REPUBLIKA.CO.ID, JAKARTA -- Kepolisian Resor (Polres) Metro Jakarta Pusat mengungkapkan ada tiga anak di bawah umur terlibat tawuran di Jalan Cempaka Barat Raya dan Jalan Pramuka Sari, Cempaka Putih, Jakarta Pusat, yang menewaskan pedagang pecel lele berinisial A pada pekan lalu. Polisi pun memanggil orang tua dari tiga anak tersebut.
"Orang tua para pelaku sudah datang dan mereka tidak sadar bahwa anak-anaknya masuk ke dalam kelompok ini (yang melakukan tawuran)," kata Kapolres Metro Jakarta Pusat Kombes Pol Heru Novianto dalam jumpa pers di Mapolres Metro Jakarta Pusat, Selasa (18/2).
Setelah pengejaran lebih lanjut, ada tujuh orang yang ditangkap Polres Metro Jakarta Pusat karena terindikasi terlibat tawuran di Cempaka Putih pada Ahad (16/2) lalu.
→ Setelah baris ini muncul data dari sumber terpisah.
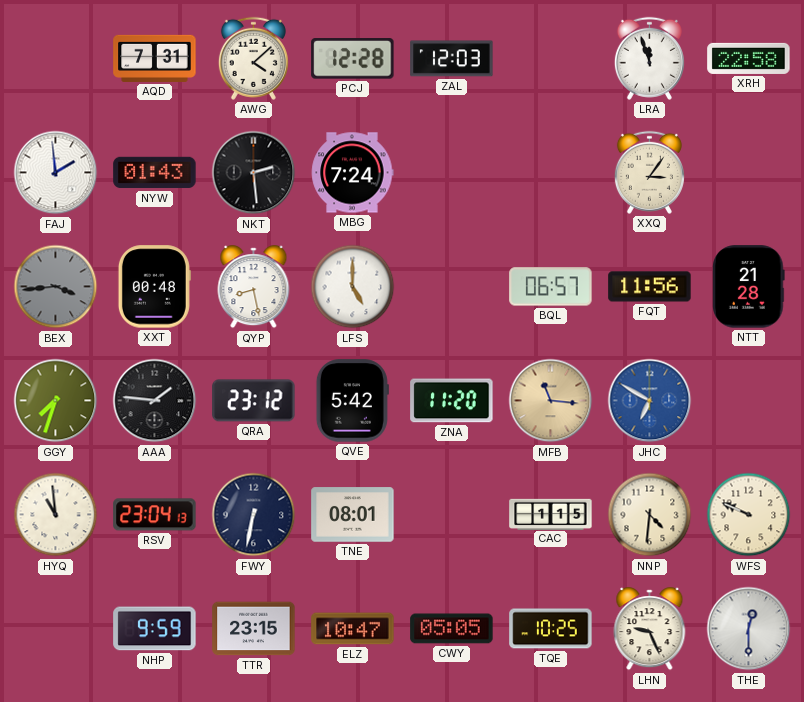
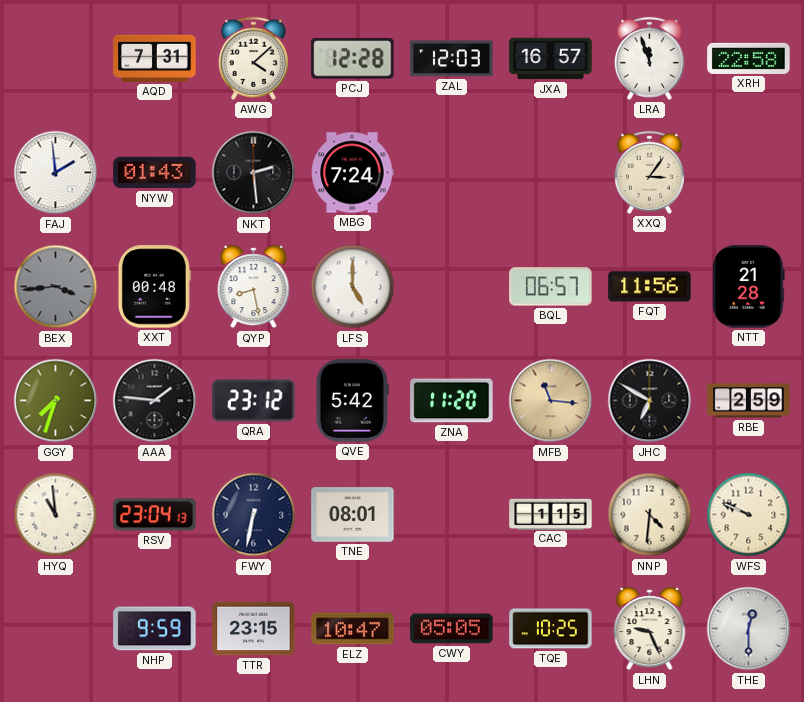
JXA: none -> 16:57
JHC dial: blue -> black
RBE: none -> 2:59
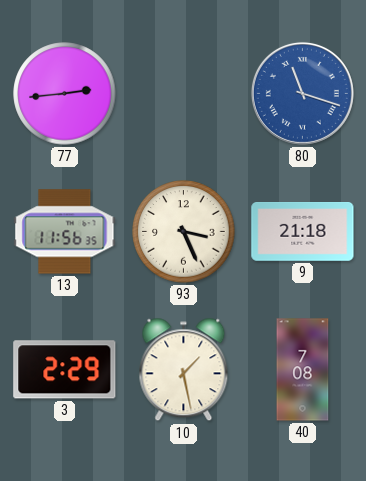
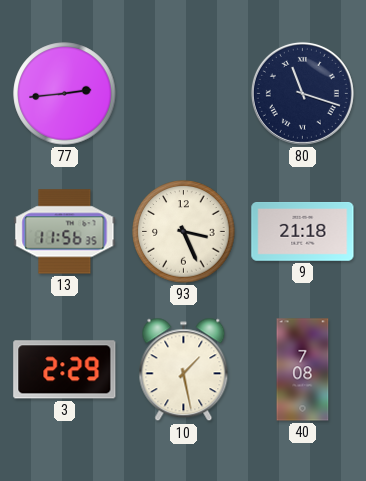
80 dial: blue -> navy
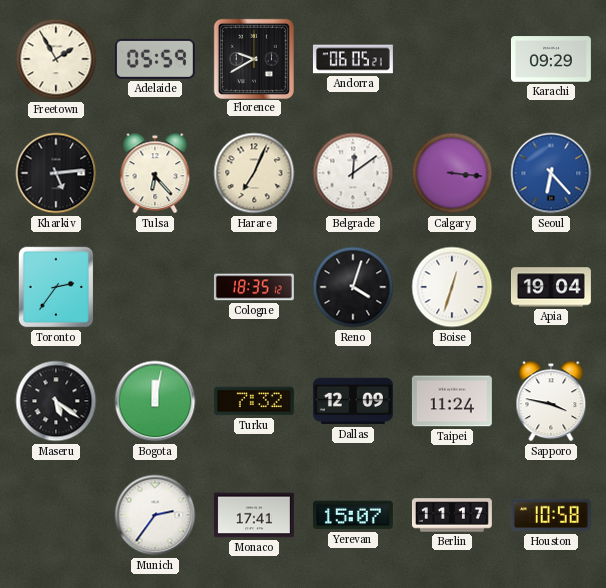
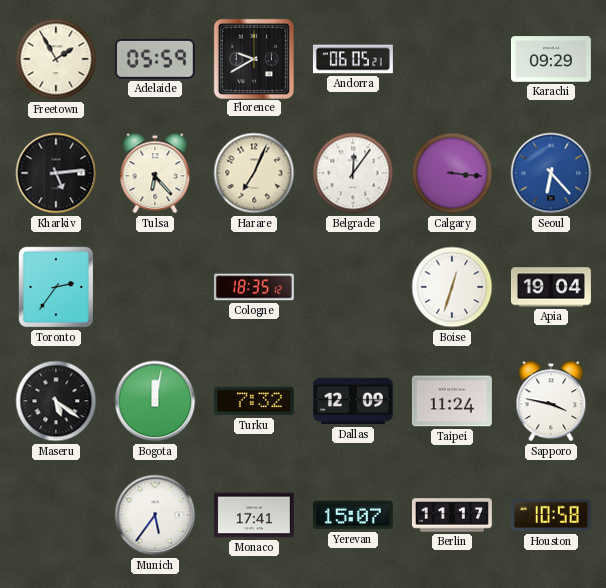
Belgrade: 12:09 -> 12:06
Reno: 4:03 -> none
Munich: 2:36 -> 5:36
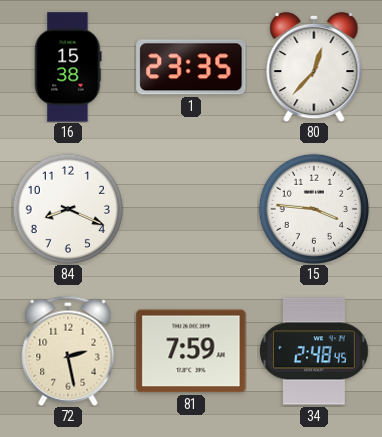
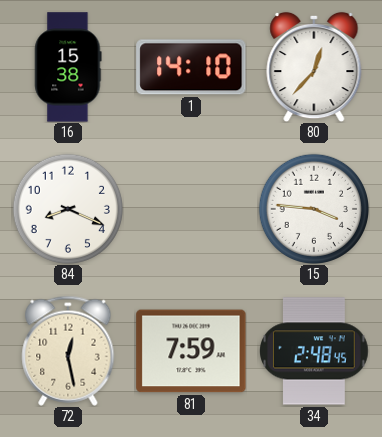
1: 23:35 -> 14:10
72: 2:28 -> 12:28
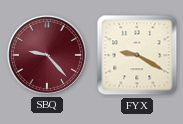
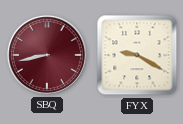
SBQ: 9:23 -> 8:43
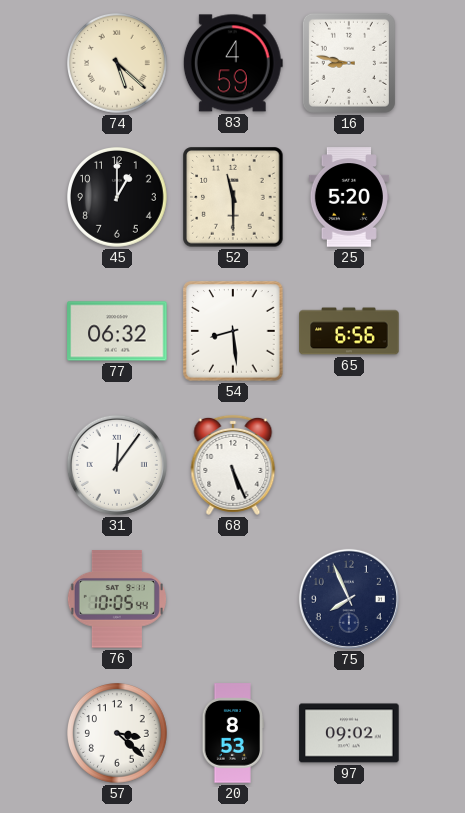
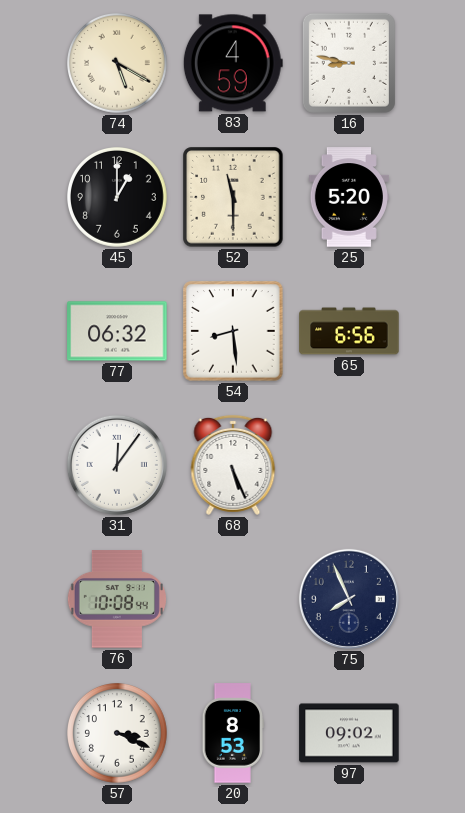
74: 5:22 -> 5:20
76: 10:05 -> 10:08
57: 3:22 -> 3:19
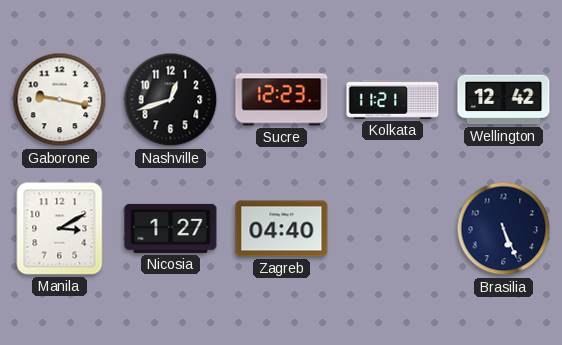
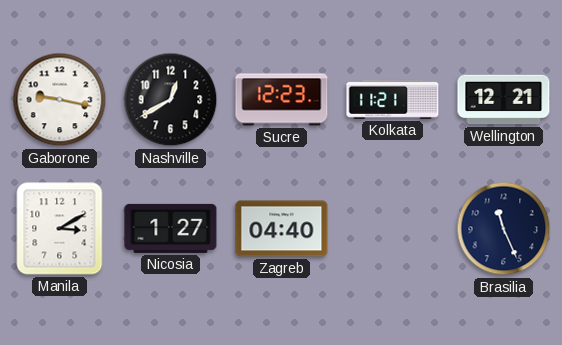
Nashville: 12:42 -> 12:40
Wellington: 12:42 -> 12:21
Brasilia: 5:26 -> 11:26
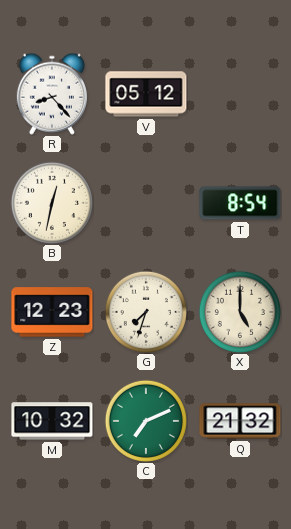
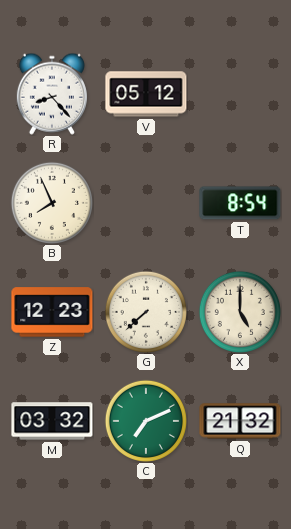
B: 12:32 -> 7:56
G: 7:33 -> 7:38
M: 10:32 -> 03:32
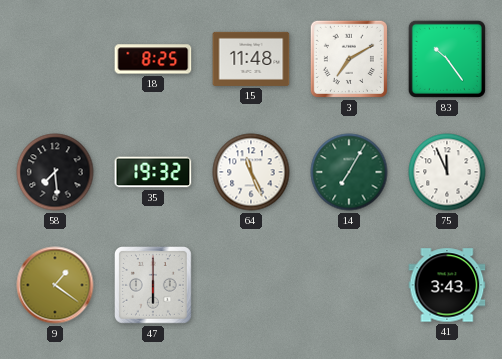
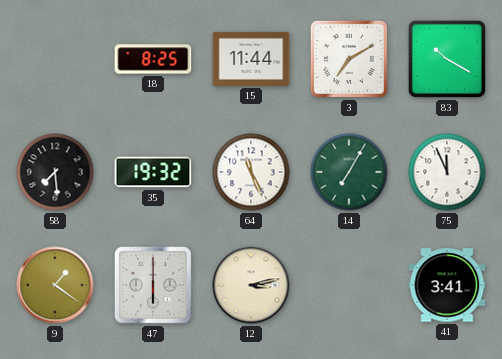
15: 11:48 -> 11:44
83: 10:24 -> 10:20
12: none -> 3:13
41: 3:43 -> 3:41
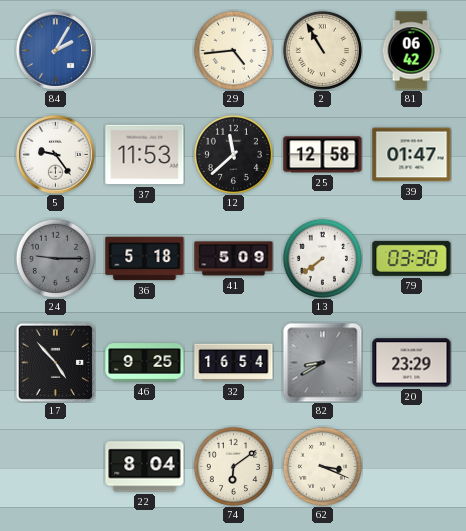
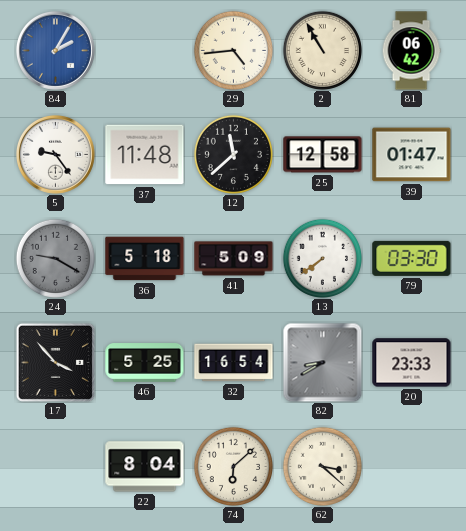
37: 11:53 -> 11:48
24: 9:15 -> 9:20
17: 4:53 -> 3:53
46: 9:25 -> 5:25
20: 23:29 -> 23:33
74: 6:09 -> 6:08
62: 3:19 -> 3:22
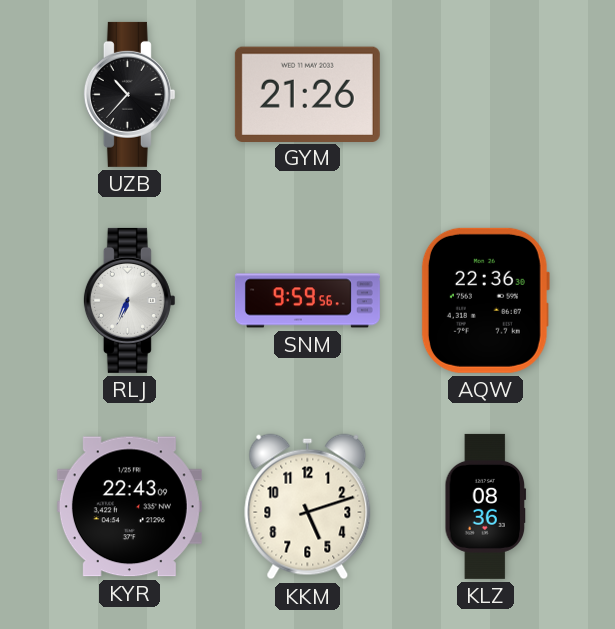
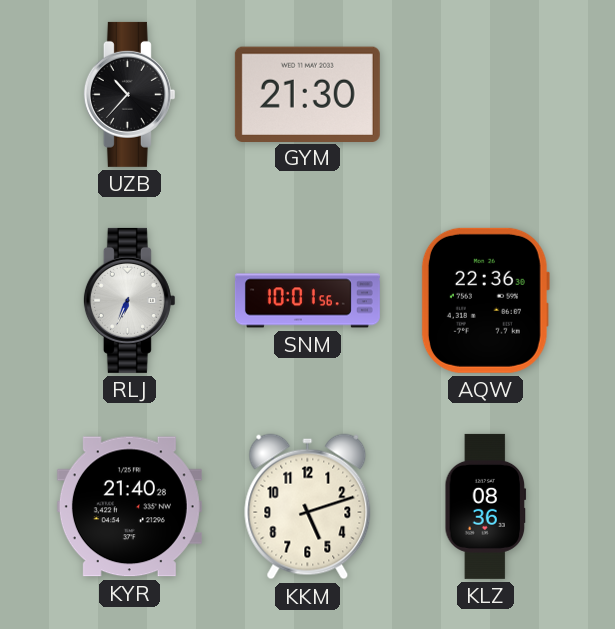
GYM: 21:26 -> 21:30
SNM: 9:59 -> 10:01
KYR: 22:43 -> 21:40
Mereka adalah DJ (18 tahun), SP (17), RM (19), AN (18), MO (19), AY (17), dan AS (16).
Ketujuhnya tergabung dalam sebuah kelompok bernama "Melehoy 913" yang anggotanya sekira 20 sampai 25 orang. Kelompok "Melehoy913" ini ingin menunjukkan eksistensi mereka dengan mengajak tawuran.
Dalam penyelidikan diketahui, SP dan DJ merupakan dua pelaku yang menyebabkan tewasnya pedagang pecel lele. Pedagang ini mencoba melerai para remaja itu untuk melintasi kawasan permukiman warga.
"Kejadiannya, Alfi sebagai warga dan juga penjual pecel lele melarang dan melerai. Ternyata, dia jadi salah satu korban meninggal karena sabetan celurit di punggungnya dan tidak tertolong sehingga meninggal," kata Heru.
Dia memaparkan, polisi telah mengincar kelompok "Melehoy 913" tiga hari sebelum terjadinya tawuran di Cempaka Putih. Pada Jumat (14/2), kelompok ini berencana tawuran, tapi karena ada polisi sehingga dibatalkan.
Polisi juga tetap berjaga di sekitar lokasi tawuran pada Sabtu (15/2) malam hingga Ahad (16/2) pukul 02.00 WIB. Saat patroli sudah berakhir dan tidak ada petugas keamanan, para remaja itu kembali melakukan aksi tawuran.
Salah satu pelaku yang berinisial RM mengaku, tawuran itu terjadi berdasarkan kesepakatan dua kelompok, yaitu "Melehoy 913" dari Cempaka Putih dan Kelompok APRAN dari Depok. Kesepakatan itu dilakukan melalui media sosial Instagram.
"Dia (korban luka) itu nantangin. 'Yakin saya dia anak APRAN'. 'Anak APRAN ada yang DM ngajak ribut'," kata RM saat ditanyai oleh Heru mengenai alasannya melakukan penyerangan terhadap warga.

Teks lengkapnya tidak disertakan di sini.